However, she got disappointed when, on first day of class, she learnt that all her 45 classmates were in the same boat. Though attending evening classes, none have jobs and have never worked. With such odds in mind, it is little surprise that many students at universities these days look to studies not as a path to a career, but a temporary shelter from Zimbabwe’s unforgiving labour market.

“I am seriously thinking of dropping out of my studies,” she said, angry and resigned at the same time.

Convinced that the future is bleak, Tendai now deliberately misses a lot of her classes despite having spent tuition fees of US$1 600, money that she had borrowed. Instead, she now spends most of her time between her mobile phone market in Avondale, and tending to her sick mother.
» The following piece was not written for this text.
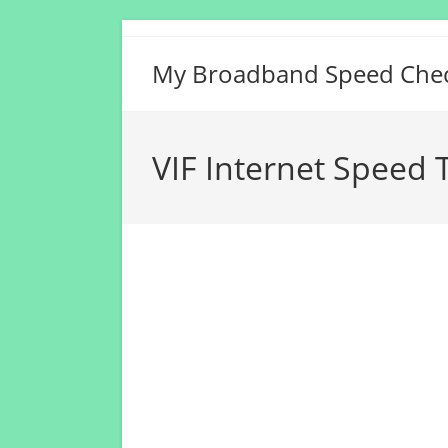
Skip
to
My Broadband Speed Che
content
VIF Internet Speed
In her early 30s, plans such as marriage and having children have to wait. She still claims to be a Zanu PF supporter, but one could sense a dry brittleness in the confidence as she talks about the ruling party. Like thousands others in her predicament, it appears that her support for the ruling party has started to splinter.
Tendai says she is not going anywhere.

“Leaving is like a defeat. I will wait it out,” she picks up a phone, answers a phone call and waves goodbye. She had earlier on said that she was waiting for a call from her ill mother. She had to go and pick her up from her brother in Budiriro who had taken the burden to tend to her for that week.
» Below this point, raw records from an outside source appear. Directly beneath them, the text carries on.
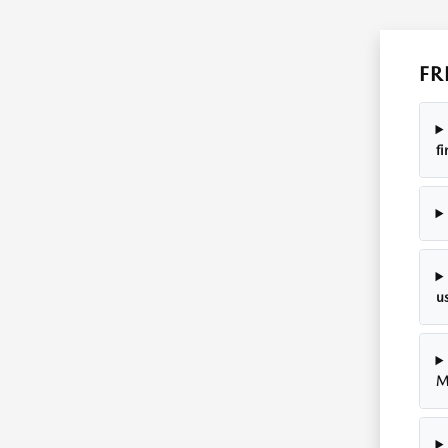
FR
f
u
M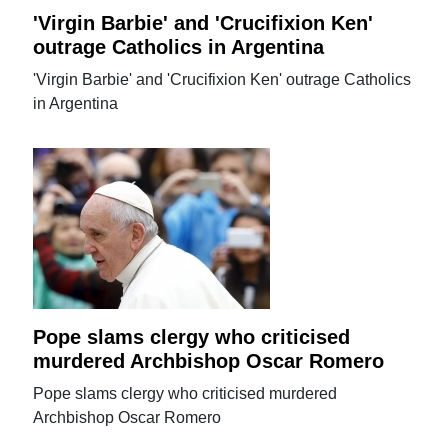
'Virgin Barbie' and 'Crucifixion Ken'
outrage Catholics in Argentina
'Virgin Barbie' and 'Crucifixion Ken' outrage Catholics
in Argentina
Pope slams clergy who criticised
murdered Archbishop Oscar Romero
Pope slams clergy who criticised murdered
Archbishop Oscar Romero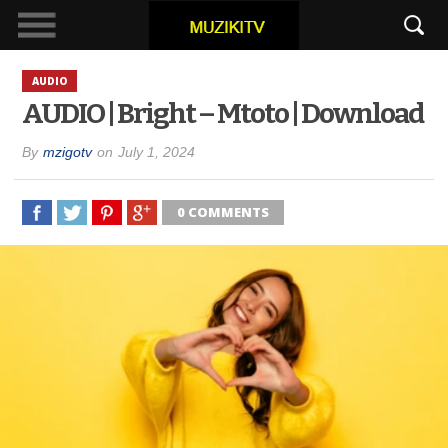
AUDIO
AUDIO | Bright – Mtoto | Download
By
mzigotv
on
July 1, 2024
0 COMMENTS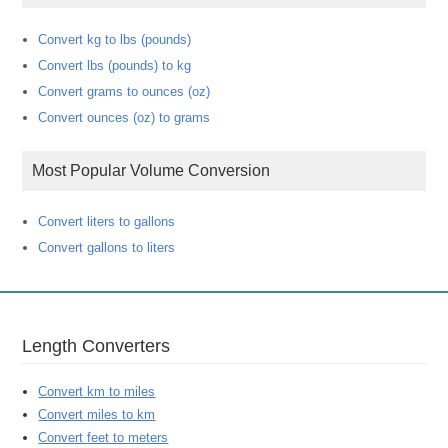
Convert kg to lbs (pounds)
Convert lbs (pounds) to kg
Convert grams to ounces (oz)
Convert ounces (oz) to grams
Most Popular Volume Conversion
Convert liters to gallons
Convert gallons to liters
Length Converters
Convert km to miles
Convert miles to km
Convert feet to meters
Though personal, Tom and Mutare’s stories broadly reflect a serious problem plaguing our nation.

Unemployment crisis! What crisis?
The high levels of unemployment that Zimbabwe is experiencing are the sort that usually devastates nations. But the government’s attitude towards national youth unemployment has been lukewarm. Indeed, there is no palpable feeling amongst our politicians that youth unemployment is a serious problem.

Of course here and there, marginal legislators such as Joseph Chinotimba (MP Buhera South) occasionally raise the issue in parliament and public forums. But these are lone voices.

More often, politicians such Chinotimba are dismissed as jokers, even by fellow comrades. Why is there such a disconnect, and also why is there a public repression to understanding youth unemployment as a crisis?

Understandably, crisis is not part of the rhetoric that politicians like to employ to describe difficult situations such as unemployment.

As the ultimate guarantor of employment, governments are usually outsized by fear of being blamed for failing a constituency that constitutes a significant proportion of the electoral market.

To date, though, the government acknowledges that youth unemployment is a problem, its discourse of managing the “problem” has been to tone down the alarm. But, in all honesty, if 95% youth unemployment is not a crisis, what then constitutes a crisis?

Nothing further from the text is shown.